Title: Effective Dimension and the Intersection of Random Closed Sets
by Christopher Porter (Drake University) as part of Computability theory and applications
The connection between the effective dimension of sequences and membership in algorithmically random closed subsets of Cantor space was first identified by Diamondstone and Kjos-Hanssen. In this talk, I highlight joint work with Adam Case in which we extend Diamondstone and Kjos-Hanssen’s result by identifying a relationship between the effective dimension of a sequence and what we refer to as the degree of intersectability of certain families of random closed sets (also drawing on work by Cenzer and Weber on the intersections of random closed sets).

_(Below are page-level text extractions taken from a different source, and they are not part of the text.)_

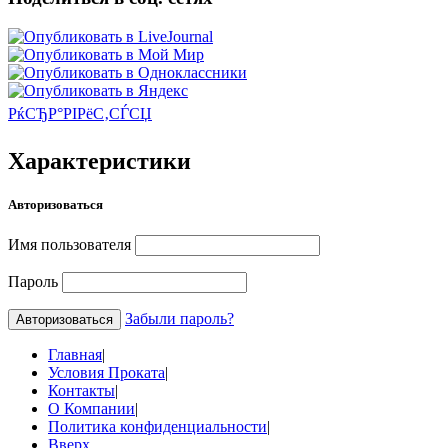
РќСЂР°РІРёС‚СЃСЏ
Характеристики
Авторизоваться
Имя пользователя
Пароль
Забыли пароль?
Главная
|
Условия Проката
|
Контакты
|
О Компании
|
Политика конфиденциальности
|
Вверх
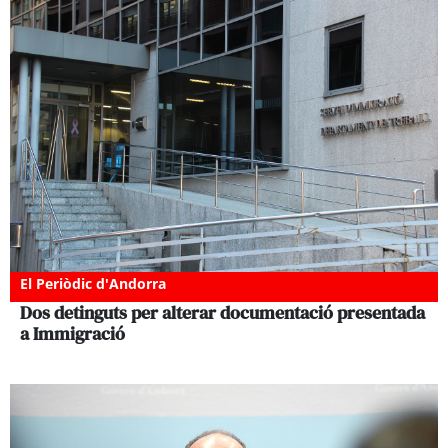
El Periòdic d'Andorra
Dos detinguts per alterar documentació presentada
a Immigració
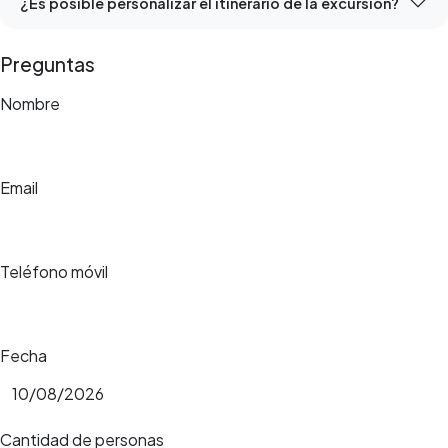
¿Es posible personalizar el itinerario de la excursión?
Preguntas
Nombre
Email
Teléfono móvil
Fecha
Cantidad de personas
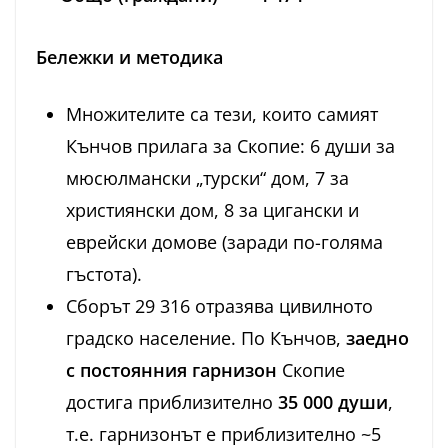
Бележки и методика
Множителите са тези, които самият
Кънчов прилага за Скопие: 6 души за
мюсюлмански „турски“ дом, 7 за
християнски дом, 8 за цигански и
еврейски домове (заради по-голяма
гъстота).
Сборът 29 316 отразява цивилното
градско население. По Кънчов,
заедно
с постоянния гарнизон
Скопие
достига приблизително
35 000 души
,
т.е. гарнизонът е приблизително ~5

As we show, (1) the number of relatively random closed sets that can have a non-empty intersection varies depending on the choice of underlying probability measure on the space of closed subsets of Cantor space—this number being the degree of intersectability of a given family of random closed sets—and (2) the effective dimension of a sequence X is inversely proportional to the minimum degree of intersectability of a family of random closed sets, at least one of which contains X as a member. Put more simply, a sequence of lower dimension can only be in random closed sets with more branching, which are thus more intersectable, whereas higher dimension sequences can be in random closed sets with less branching, which are thus less intersectable, and the relationship between these two quantities (that is, effective dimension and degree of intersectability) can be given explicitly.